The state of Tocantins is located at the geodesic center of Brazil and has an area of 278.420,7 square kilometers. According to a survey done by the Brazilian Institute of Geography and Statistics in 2000, Tocantins state has 1,157,098 inhabitants. Tocantins borders six states: Pará, Maranhão, Piauí, Bahia, Mato Grosso and Goiás. Since it is located in a transitional area, it presents physical and climatic characteristics both of the Amazon region and the central region of Brazil and it has only two distinct seasons: dry and rainy season.

The climate is tropical, and the predominant vegetation is the savannah, which covers 87.8% of the area of the state and the rest is occupied by forests. The landscape of Tocantins is formed by depressions in most of the territory, plateaus in the south and northeast, and plains in the central region, with the highest point the Sierra Traíras (1,340 meters). The Tocantins possesses many natural beauties, including the Bananal Island, the largest river island in the world, located in the southwest of the state, where is also found the National Park of the Araguaia and the Indigenous National Park.

Also as a part of the Tocantins scenario is the State Park of Jalapão, with vegetation that goes back thousands of years.
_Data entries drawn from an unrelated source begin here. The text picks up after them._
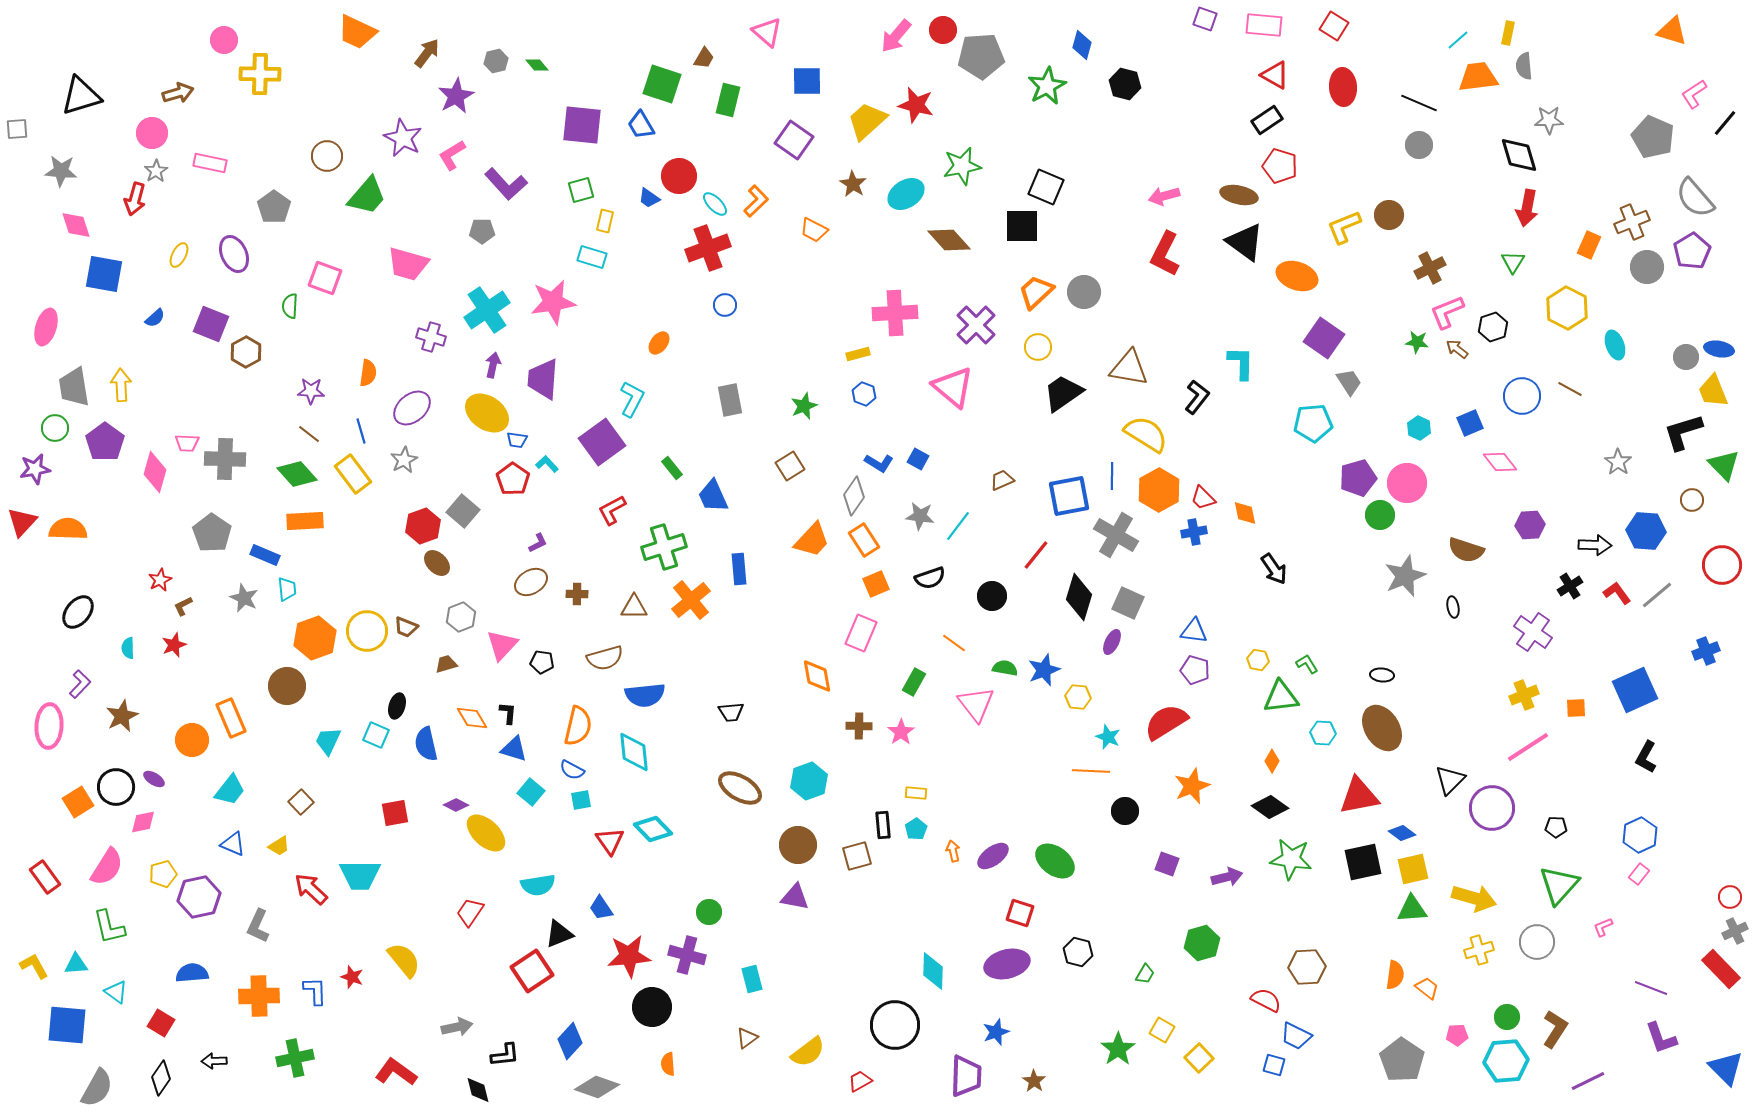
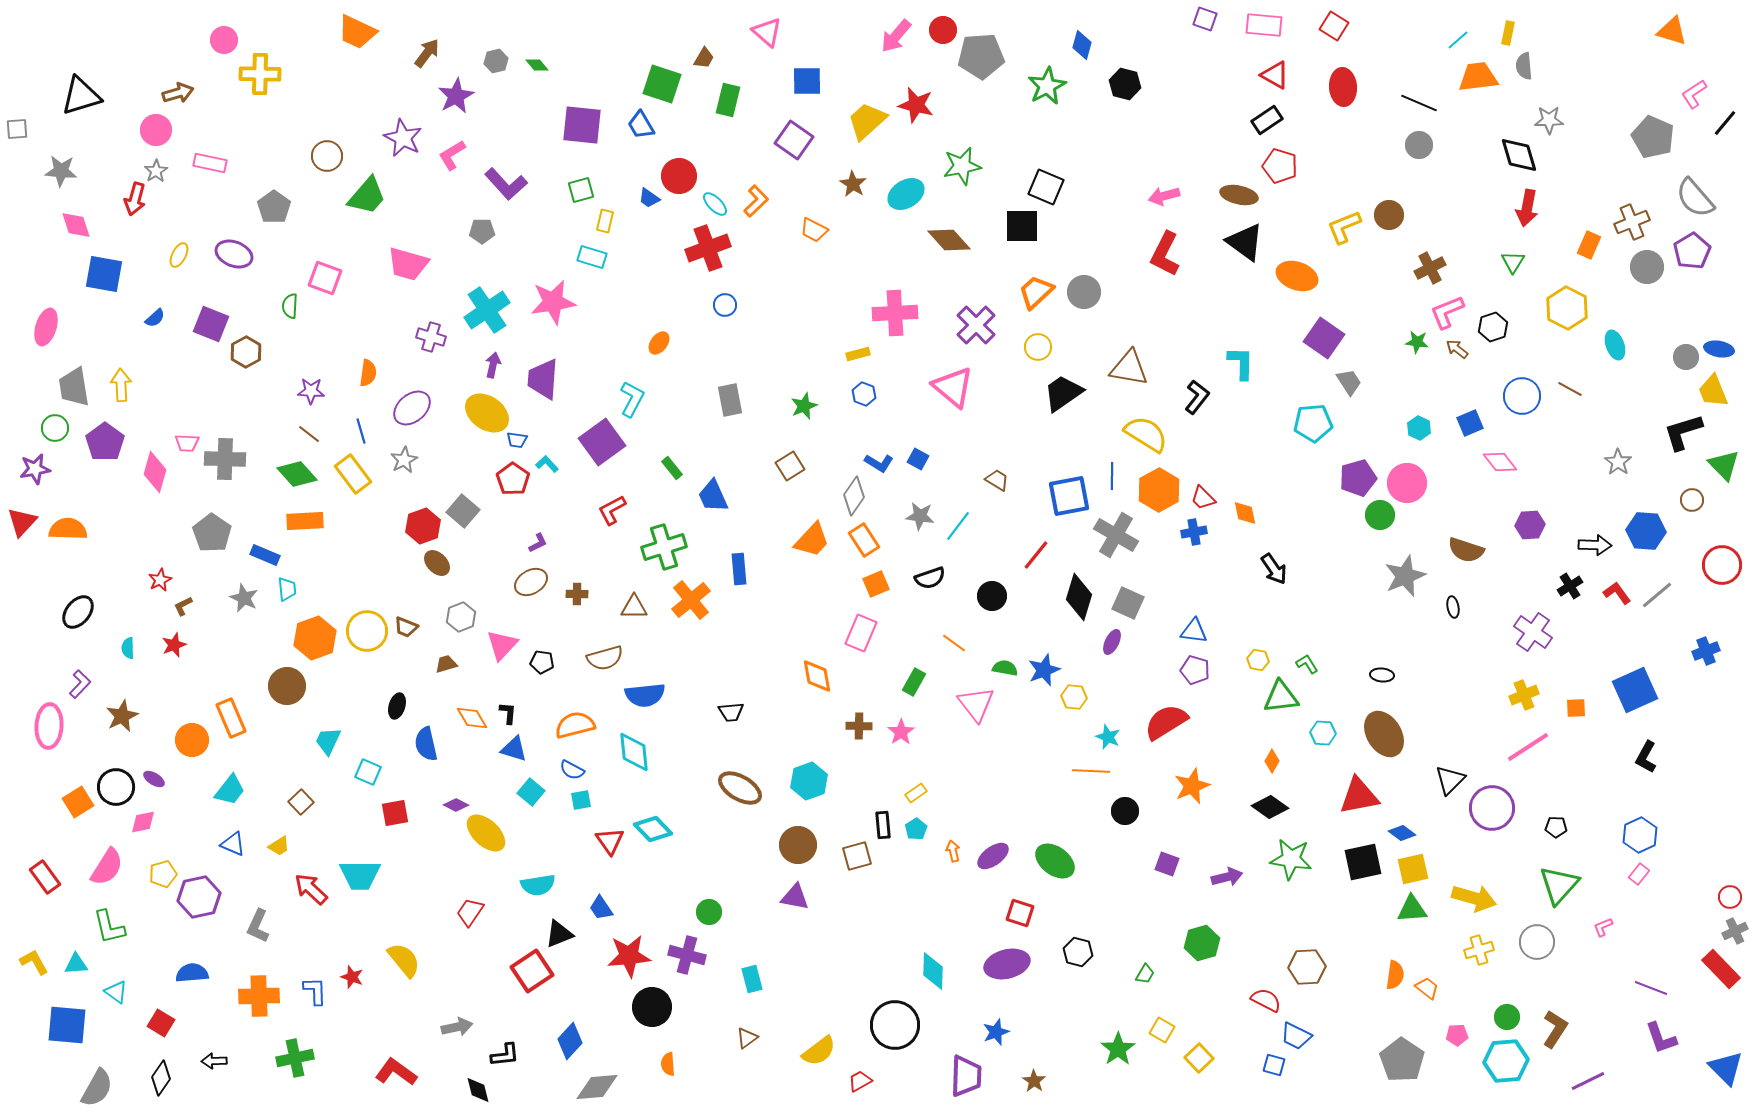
pink circle at (152, 133): moved 4 px right, 3 px up
purple ellipse at (234, 254): rotated 45 degrees counterclockwise
brown trapezoid at (1002, 480): moved 5 px left; rotated 55 degrees clockwise
yellow hexagon at (1078, 697): moved 4 px left
orange semicircle at (578, 726): moved 3 px left, 1 px up; rotated 117 degrees counterclockwise
brown ellipse at (1382, 728): moved 2 px right, 6 px down
cyan square at (376, 735): moved 8 px left, 37 px down
yellow rectangle at (916, 793): rotated 40 degrees counterclockwise
yellow L-shape at (34, 966): moved 4 px up
yellow semicircle at (808, 1052): moved 11 px right, 1 px up
gray diamond at (597, 1087): rotated 24 degrees counterclockwise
Nature with time shaped the unique setting, formed by dunes, flat lands, waterfalls and perfect trails for lovers of the off-road. There are 159 thousand hectares which protect the ecosystem of Jalapão, with its humid and sandy soil and its clear savannah vegetation.

Brazil’s largest hydrographic basin is located in the state – the Tocantins/Araguaia basin. Its main river is the Tocantins, whose spring is located in Goias to the north of Brasilia. Among the main tributaries of the Tocantins / Araguaia basin are the Sono, Palma and Manuel Alves Rivers, all located on the right banks of the Araguaia River.